▶ **THE PROBLEM**:
Below is a set of records. Repeat them verbatim without the pictures.

..........

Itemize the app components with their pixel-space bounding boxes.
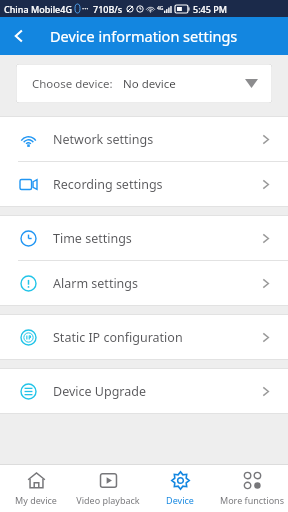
button[interactable]: More functions <box>216 465 288 512</box>
staticText: 5:45 PM <box>193 3 227 15</box>
button[interactable]: Time settings <box>0 216 288 260</box>
staticText: China Mobile4G <box>4 3 72 15</box>
staticText: No device <box>123 76 176 92</box>
staticText: Device <box>166 494 194 506</box>
button[interactable]: Device <box>144 465 216 512</box>
staticText: Network settings <box>53 131 154 148</box>
staticText: My device <box>15 494 57 506</box>
button[interactable]: Recording settings <box>0 162 288 206</box>
staticText: Device information settings <box>50 26 238 46</box>
button[interactable]: My device <box>0 465 72 512</box>
staticText: Recording settings <box>53 176 163 193</box>
button[interactable]: Device Upgrade <box>0 369 288 413</box>
button[interactable]: Network settings <box>0 117 288 161</box>
button[interactable]: Alarm settings <box>0 261 288 305</box>
staticText: Choose device: <box>32 76 113 92</box>
staticText: Video playback <box>76 494 140 506</box>
staticText: Time settings <box>53 230 132 247</box>
button[interactable]: Back <box>0 17 38 55</box>
staticText: More functions <box>220 494 284 506</box>
button[interactable]: Static IP configuration <box>0 315 288 359</box>
staticText: ··· <box>82 3 89 14</box>
button[interactable]: Choose device: <box>16 64 272 103</box>
staticText: 4G <box>157 5 164 12</box>
staticText: Alarm settings <box>53 275 139 292</box>
staticText: 710B/s <box>93 3 123 15</box>
button[interactable]: Video playback <box>72 465 144 512</box>
staticText: Device Upgrade <box>53 383 146 400</box>
staticText: Static IP configuration <box>53 329 183 346</box>
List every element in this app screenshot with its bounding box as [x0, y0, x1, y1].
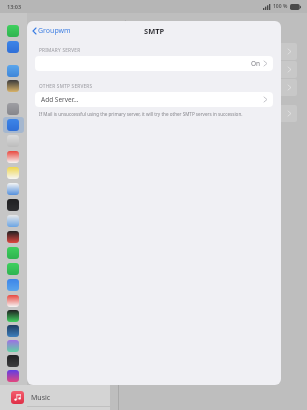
button[interactable]: Music: [0, 385, 110, 410]
staticText: Settings: [57, 19, 85, 29]
staticText: OTHER SMTP SERVERS: [39, 83, 93, 89]
staticText: Music: [31, 393, 51, 403]
staticText: 100 %: [273, 3, 288, 10]
staticText: PRIMARY SERVER: [39, 47, 81, 53]
button[interactable]: Groupwm: [31, 23, 73, 39]
staticText: Mail: [127, 19, 141, 29]
button[interactable]: Mail: [122, 19, 141, 29]
button[interactable]: Primary server, On: [35, 56, 273, 71]
staticText: Add Server...: [41, 95, 79, 104]
button[interactable]: Add Server...: [35, 92, 273, 107]
staticText: Groupwm: [38, 26, 71, 36]
staticText: Accounts: [199, 19, 231, 29]
staticText: If Mail is unsuccessful using the primar…: [39, 111, 243, 117]
staticText: On: [251, 59, 261, 68]
staticText: 13:03: [7, 3, 22, 10]
staticText: SMTP: [144, 26, 165, 36]
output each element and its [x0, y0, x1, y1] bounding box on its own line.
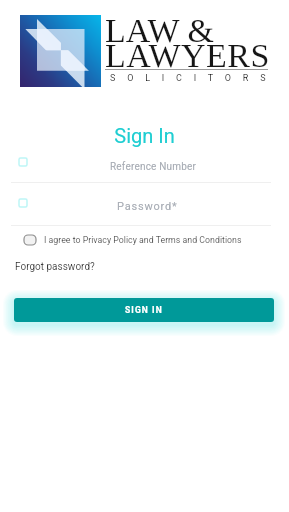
- staticText: LAW &: [105, 12, 215, 50]
- other: Field: [19, 158, 27, 166]
- staticText: I agree to Privacy Policy and Terms and …: [44, 235, 242, 245]
- staticText: SOLICITORS: [110, 73, 278, 84]
- staticText: Password*: [117, 200, 178, 213]
- staticText: SIGN IN: [125, 305, 163, 315]
- button[interactable]: I agree to Privacy Policy and Terms and …: [24, 232, 254, 248]
- staticText: Sign In: [0, 124, 289, 147]
- button[interactable]: SIGN IN: [14, 298, 274, 322]
- staticText: LAWYERS: [105, 37, 270, 75]
- other: Field: [19, 199, 27, 207]
- staticText: Reference Number: [110, 161, 197, 173]
- button[interactable]: Forgot password?: [15, 261, 95, 273]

..........

▶ **RESPONSE TO THE TASK**:
Itemize the app components with their pixel-space bounding boxes.
button[interactable]: More functions <box>216 465 288 512</box>
staticText: 5:45 PM <box>193 3 227 15</box>
button[interactable]: Time settings <box>0 216 288 260</box>
staticText: China Mobile4G <box>4 3 72 15</box>
staticText: No device <box>123 76 176 92</box>
staticText: Device <box>166 494 194 506</box>
button[interactable]: Device <box>144 465 216 512</box>
staticText: Network settings <box>53 131 154 148</box>
staticText: My device <box>15 494 57 506</box>
button[interactable]: Recording settings <box>0 162 288 206</box>
staticText: Device information settings <box>50 26 238 46</box>
button[interactable]: My device <box>0 465 72 512</box>
staticText: Recording settings <box>53 176 163 193</box>
button[interactable]: Device Upgrade <box>0 369 288 413</box>
button[interactable]: Network settings <box>0 117 288 161</box>
button[interactable]: Alarm settings <box>0 261 288 305</box>
staticText: Choose device: <box>32 76 113 92</box>
staticText: Video playback <box>76 494 140 506</box>
staticText: Time settings <box>53 230 132 247</box>
button[interactable]: Back <box>0 17 38 55</box>
staticText: More functions <box>220 494 284 506</box>
button[interactable]: Static IP configuration <box>0 315 288 359</box>
staticText: ··· <box>82 3 89 14</box>
button[interactable]: Choose device: <box>16 64 272 103</box>
staticText: 4G <box>157 5 164 12</box>
staticText: Alarm settings <box>53 275 139 292</box>
staticText: 710B/s <box>93 3 123 15</box>
button[interactable]: Video playback <box>72 465 144 512</box>
staticText: Device Upgrade <box>53 383 146 400</box>
staticText: Static IP configuration <box>53 329 183 346</box>
List every element in this app screenshot with its bounding box as [x0, y0, x1, y1].
button[interactable]: Music: [0, 385, 110, 410]
staticText: Settings: [57, 19, 85, 29]
staticText: OTHER SMTP SERVERS: [39, 83, 93, 89]
staticText: Music: [31, 393, 51, 403]
staticText: 100 %: [273, 3, 288, 10]
staticText: PRIMARY SERVER: [39, 47, 81, 53]
button[interactable]: Groupwm: [31, 23, 73, 39]
staticText: Mail: [127, 19, 141, 29]
button[interactable]: Mail: [122, 19, 141, 29]
button[interactable]: Primary server, On: [35, 56, 273, 71]
staticText: Add Server...: [41, 95, 79, 104]
button[interactable]: Add Server...: [35, 92, 273, 107]
staticText: Groupwm: [38, 26, 71, 36]
staticText: Accounts: [199, 19, 231, 29]
staticText: If Mail is unsuccessful using the primar…: [39, 111, 243, 117]
staticText: On: [251, 59, 261, 68]
staticText: 13:03: [7, 3, 22, 10]
staticText: SMTP: [144, 26, 165, 36]
output each element and its [x0, y0, x1, y1] bounding box on its own line.
- staticText: LAW &: [105, 12, 215, 50]
- other: Field: [19, 158, 27, 166]
- staticText: I agree to Privacy Policy and Terms and …: [44, 235, 242, 245]
- staticText: SOLICITORS: [110, 73, 278, 84]
- staticText: Password*: [117, 200, 178, 213]
- staticText: SIGN IN: [125, 305, 163, 315]
- button[interactable]: I agree to Privacy Policy and Terms and …: [24, 232, 254, 248]
- staticText: Sign In: [0, 124, 289, 147]
- button[interactable]: SIGN IN: [14, 298, 274, 322]
- staticText: LAWYERS: [105, 37, 270, 75]
- other: Field: [19, 199, 27, 207]
- staticText: Reference Number: [110, 161, 197, 173]
- button[interactable]: Forgot password?: [15, 261, 95, 273]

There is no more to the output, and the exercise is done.